PROMPT: Retype each record below word for word. Leave the pictures out.

** Opening RECORDS FOR PROCESSING block **

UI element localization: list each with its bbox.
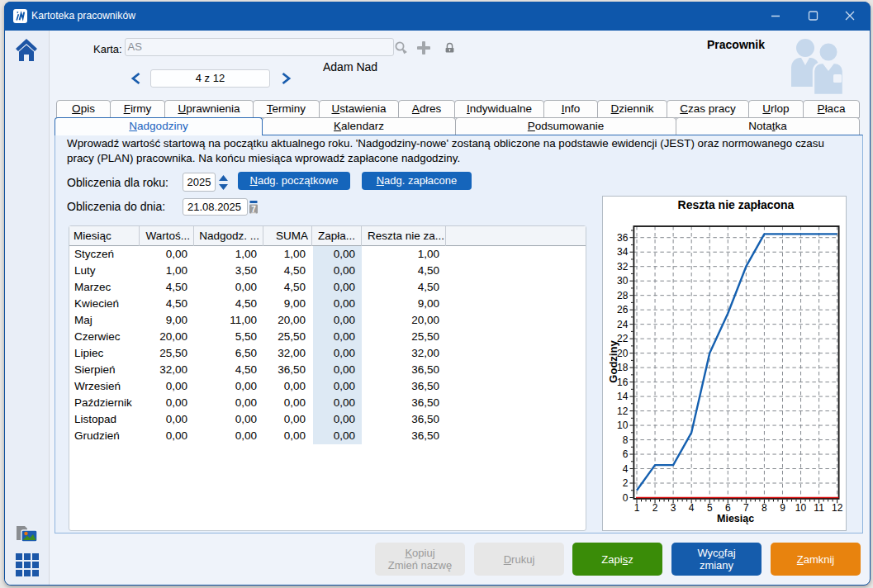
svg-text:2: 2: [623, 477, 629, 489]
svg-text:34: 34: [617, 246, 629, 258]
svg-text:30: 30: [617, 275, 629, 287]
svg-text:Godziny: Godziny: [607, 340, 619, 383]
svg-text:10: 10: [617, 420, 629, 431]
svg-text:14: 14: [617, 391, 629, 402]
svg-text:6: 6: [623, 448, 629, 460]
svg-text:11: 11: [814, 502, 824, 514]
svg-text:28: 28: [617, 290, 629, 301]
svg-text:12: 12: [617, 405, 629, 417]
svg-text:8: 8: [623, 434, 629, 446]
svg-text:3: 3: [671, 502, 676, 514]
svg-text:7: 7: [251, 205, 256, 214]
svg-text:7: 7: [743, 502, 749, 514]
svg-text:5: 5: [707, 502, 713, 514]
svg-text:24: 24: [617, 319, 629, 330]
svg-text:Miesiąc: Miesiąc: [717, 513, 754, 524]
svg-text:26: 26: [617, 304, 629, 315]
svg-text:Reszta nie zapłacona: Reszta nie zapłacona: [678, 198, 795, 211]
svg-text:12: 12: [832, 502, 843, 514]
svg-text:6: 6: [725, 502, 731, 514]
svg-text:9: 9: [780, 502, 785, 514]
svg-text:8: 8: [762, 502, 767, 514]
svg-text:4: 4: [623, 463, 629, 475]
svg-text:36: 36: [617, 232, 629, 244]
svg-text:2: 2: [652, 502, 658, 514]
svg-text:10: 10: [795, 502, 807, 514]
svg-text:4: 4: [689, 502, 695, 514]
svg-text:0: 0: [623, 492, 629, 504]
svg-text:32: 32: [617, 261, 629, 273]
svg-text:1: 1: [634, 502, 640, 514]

** Closing RECORDS FOR PROCESSING block **

YOUR SOLUTION:
UI element localization: list each with its bbox.
svg-text:2: 2: [623, 477, 629, 489]
svg-text:34: 34: [617, 246, 629, 258]
svg-text:30: 30: [617, 275, 629, 287]
svg-text:Godziny: Godziny: [607, 340, 619, 383]
svg-text:10: 10: [617, 420, 629, 431]
svg-text:14: 14: [617, 391, 629, 402]
svg-text:6: 6: [623, 448, 629, 460]
svg-text:11: 11: [814, 502, 824, 514]
svg-text:28: 28: [617, 290, 629, 301]
svg-text:12: 12: [617, 405, 629, 417]
svg-text:8: 8: [623, 434, 629, 446]
svg-text:3: 3: [671, 502, 676, 514]
svg-text:7: 7: [251, 205, 256, 214]
svg-text:7: 7: [743, 502, 749, 514]
svg-text:5: 5: [707, 502, 713, 514]
svg-text:24: 24: [617, 319, 629, 330]
svg-text:Miesiąc: Miesiąc: [717, 513, 754, 524]
svg-text:26: 26: [617, 304, 629, 315]
svg-text:Reszta nie zapłacona: Reszta nie zapłacona: [678, 198, 795, 211]
svg-text:12: 12: [832, 502, 843, 514]
svg-text:6: 6: [725, 502, 731, 514]
svg-text:9: 9: [780, 502, 785, 514]
svg-text:8: 8: [762, 502, 767, 514]
svg-text:4: 4: [623, 463, 629, 475]
svg-text:36: 36: [617, 232, 629, 244]
svg-text:2: 2: [652, 502, 658, 514]
svg-text:10: 10: [795, 502, 807, 514]
svg-text:4: 4: [689, 502, 695, 514]
svg-text:0: 0: [623, 492, 629, 504]
svg-text:32: 32: [617, 261, 629, 273]
svg-text:1: 1: [634, 502, 640, 514]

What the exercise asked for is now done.